Duped by Multi-Tasking

I’ve officially been duped by multi-tasking. I always think I’m gaining something by pausing one task and quickly doing another. I feel like I’ve beaten time, but the truth is, I’ve lost. Why does it feel like I’m winning? Because switching-time is deceiving.

Switching-time is the time it takes to stop one task, complete another, and return to the original task I was working on. It’smulti-task. For example, I just checked my email as I was writing this. Now, I’m staring blankly at this post and I’m going to have to reread it just to get back into the flow.

When I choose to multi-task, I’m avoiding concentration, and this is where the devastating part comes in. Concentration is what success cost. There is no substitute for long periods of uninterrupted, focused work.


But it’s more than derailing a single task in the moment.

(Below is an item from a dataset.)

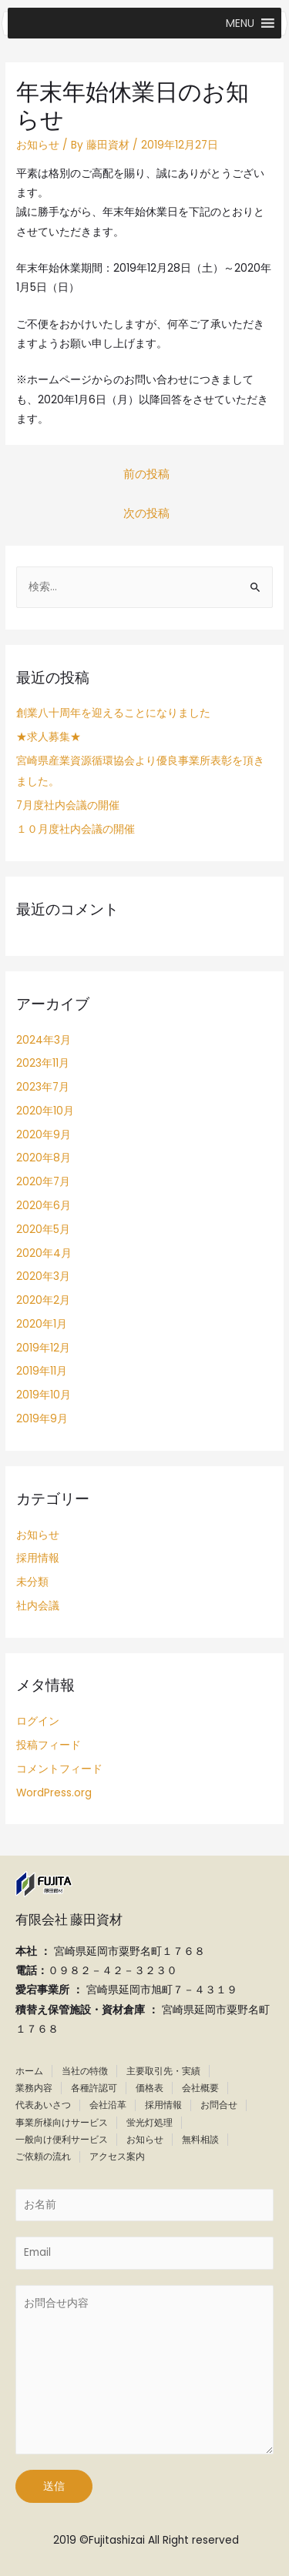 The width and height of the screenshot is (289, 2576). What do you see at coordinates (43, 1205) in the screenshot?
I see `2020年6月` at bounding box center [43, 1205].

Naively, I assume that all that’s lost was the 3 minutes it took to complete the new task and refocus. Not true. Switching-time cost more than minutes.

When multi-tasking, my concentration muscle is actually shrinking, and over time, it atrophies. Then it’s all downhill from there. Distractions rule and my life is dominated by the tyranny of the urgent or unimportant.

Mono-tasking has the opposite effect. When I choose to concentrate on one task at a time, the quality of my work improves. But more importantly, my concentration muscle grows. And with it the overall success of my life.

Don’t multi-task. Create a habit of concentration. Don’t let switching-time deceive you like it did me.